While in the workshop with Susan McGregor at Satin Moon last week, I felt that the piece would be turned this way (second photo). That was how her sample piece was displayed and I was not aiming for a landscape effect, just wanted to learn the technique and play with the subtle batik colors.
At the end of the day, Susan and I were looking at my work and she suggested turning it sideways, (third and fourth photos).
At home I thought about it some more, and discussed with a family member, and we decided that the third photo was most suggestive of a landscape. Based on that, I laid a piece of fusible embroidery thread across the bottom of the piece and fused it on to use as a cutting guide.
This piece is still not finished because as mentioned earlier it’s to be embellished. While talking about the logistics of embellishment with fellow FAD members, people challenged me to hold it up in different orientations to rethink it, and I’m now leaning towards the last photo, with the curved edge at the top.

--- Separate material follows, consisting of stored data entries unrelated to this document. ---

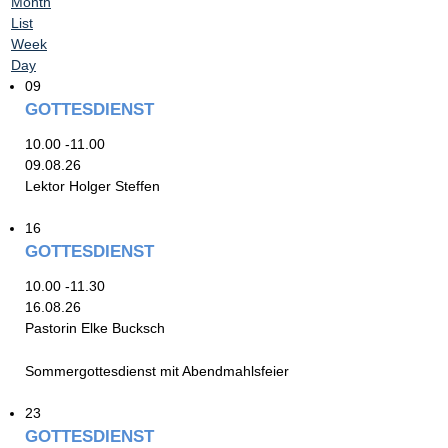
Month
List
Week
Day
09
GOTTESDIENST
10.00 -11.00
09.08.26
Lektor Holger Steffen
16
GOTTESDIENST
10.00 -11.30
16.08.26
Pastorin Elke Bucksch
Sommergottesdienst mit Abendmahlsfeier
23
GOTTESDIENST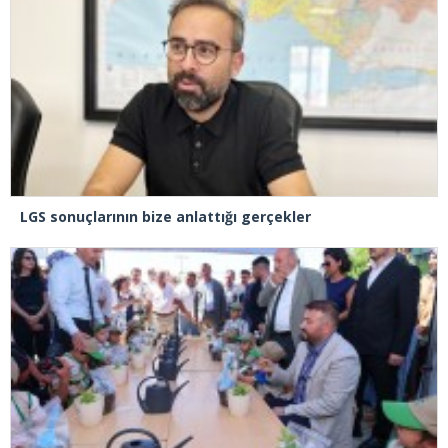
LGS sonuçlarının bize anlattığı gerçekler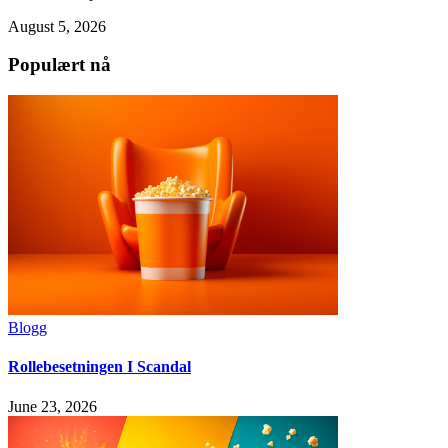
August 5, 2026
Populært nå
Blogg
Rollebesetningen I Scandal
June 23, 2026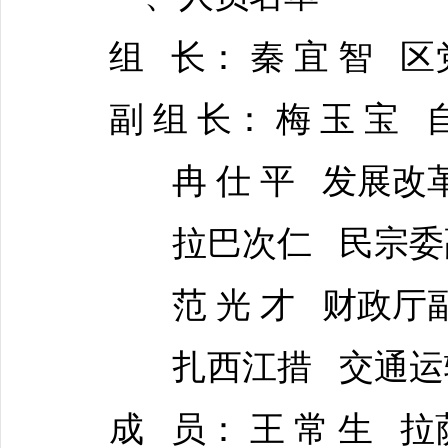
组 长： 秦 宜 智
副 组 长： 梅 玉 
冉 仕 平 发展改
拉巴次仁 民宗委
范 光 才 财政厅
扎西江措 交通运
成 员： 王 常 生 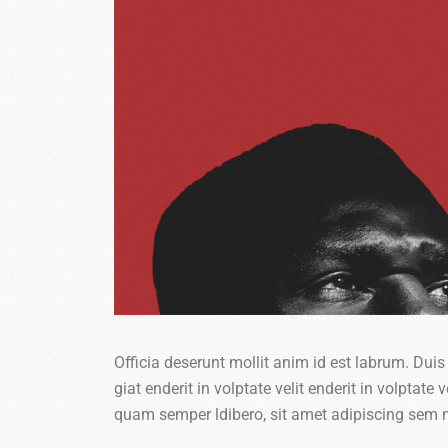
Officia deserunt mollit anim id est labrum. Duis 
giat enderit in volptate velit enderit in volpta
quam semper ldibero, sit amet adipiscing sem 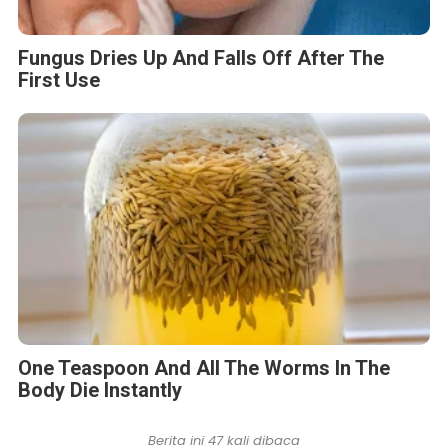
Fungus Dries Up And Falls Off After The
First Use
One Teaspoon And All The Worms In The
Body Die Instantly
Berita ini 47 kali dibaca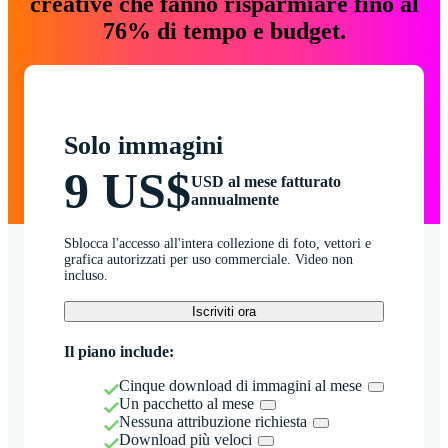
creative che fanno risparmiare fino al
76% di tempo e budget.
Solo immagini
9 US$
USD al mese fatturato
annualmente
Sblocca l'accesso all'intera collezione di foto, vettori e
grafica autorizzati per uso commerciale. Video non
incluso.
Iscriviti ora
Il piano include:
Cinque download di immagini al mese
Un pacchetto al mese
Nessuna attribuzione richiesta
Download più veloci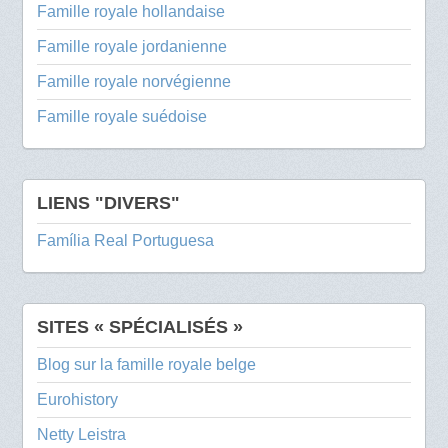
Famille royale hollandaise
Famille royale jordanienne
Famille royale norvégienne
Famille royale suédoise
LIENS "DIVERS"
Família Real Portuguesa
SITES « SPÉCIALISÉS »
Blog sur la famille royale belge
Eurohistory
Netty Leistra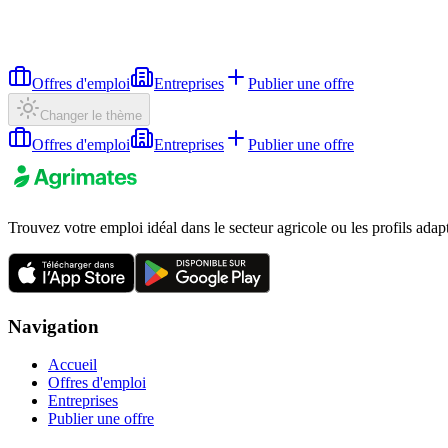
Offres d'emploi
Entreprises
Publier une offre
Changer le thème
Offres d'emploi
Entreprises
Publier une offre
Trouvez votre emploi idéal dans le secteur agricole ou les profils adap
Navigation
Accueil
Offres d'emploi
Entreprises
Publier une offre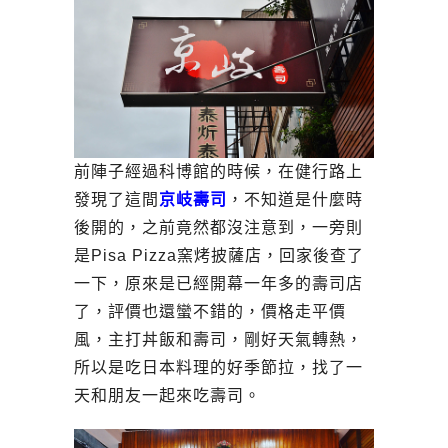
前陣子經過科博館的時候，在健行路上
發現了這間
京岐壽司
，不知道是什麼時
後開的，之前竟然都沒注意到，一旁則
是Pisa Pizza窯烤披薩店，回家後查了
一下，原來是已經開幕一年多的壽司店
了，評價也還蠻不錯的，價格走平價
風，主打丼飯和壽司，剛好天氣轉熱，
所以是吃日本料理的好季節拉，找了一
天和朋友一起來吃壽司。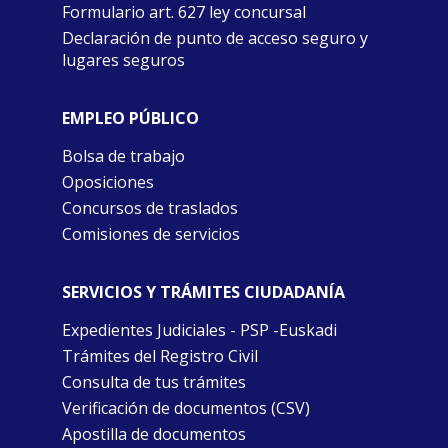
Formulario art. 627 ley concursal
Declaración de punto de acceso seguro y
lugares seguros
EMPLEO PÚBLICO
Bolsa de trabajo
Oposiciones
Concursos de traslados
Comisiones de servicios
SERVICIOS Y TRÁMITES CIUDADANÍA
Expedientes Judiciales - PSP -Euskadi
Trámites del Registro Civil
Consulta de tus trámites
Verificación de documentos (CSV)
Apostilla de documentos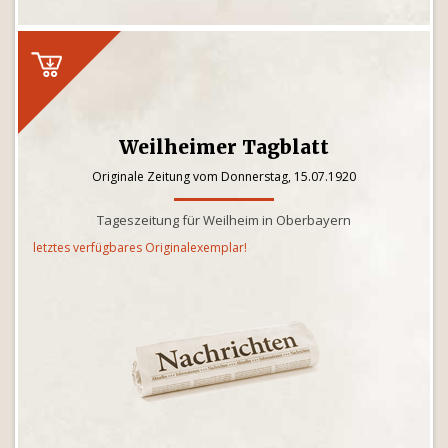
Weilheimer Tagblatt
Originale Zeitung vom Donnerstag, 15.07.1920
Tageszeitung für Weilheim in Oberbayern
letztes verfügbares Originalexemplar!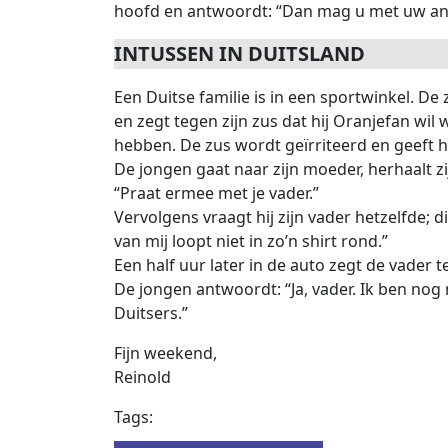
hoofd en antwoordt: “Dan mag u met uw and
INTUSSEN IN DUITSLAND
Een Duitse familie is in een sportwinkel. De
en zegt tegen zijn zus dat hij Oranjefan wil 
hebben. De zus wordt geïrriteerd en geeft
De jongen gaat naar zijn moeder, herhaalt zi
“Praat ermee met je vader.”
Vervolgens vraagt hij zijn vader hetzelfde; 
van mij loopt niet in zo’n shirt rond.”
Een half uur later in de auto zegt de vader te
De jongen antwoordt: “Ja, vader. Ik ben nog
Duitsers.”
Fijn weekend,
Reinold
Tags:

Who knows, perhaps in the course of embellishing some other epiphany will come? But I’m thinking to take that as the orientation for the embellishment.
In any case, this technique, which is topstitching the curves and matching the top thread to the fabric (in most cases) has many possibilities and I plan to play and experiment. Although my stash doesn’t contain that much batik, I’m thinking paisley prints, commercial marbled fabric like Moda, and some of my hand dyed fabric. So I look on this piece as the first of many ~ this is a great technique to have in the repertoire.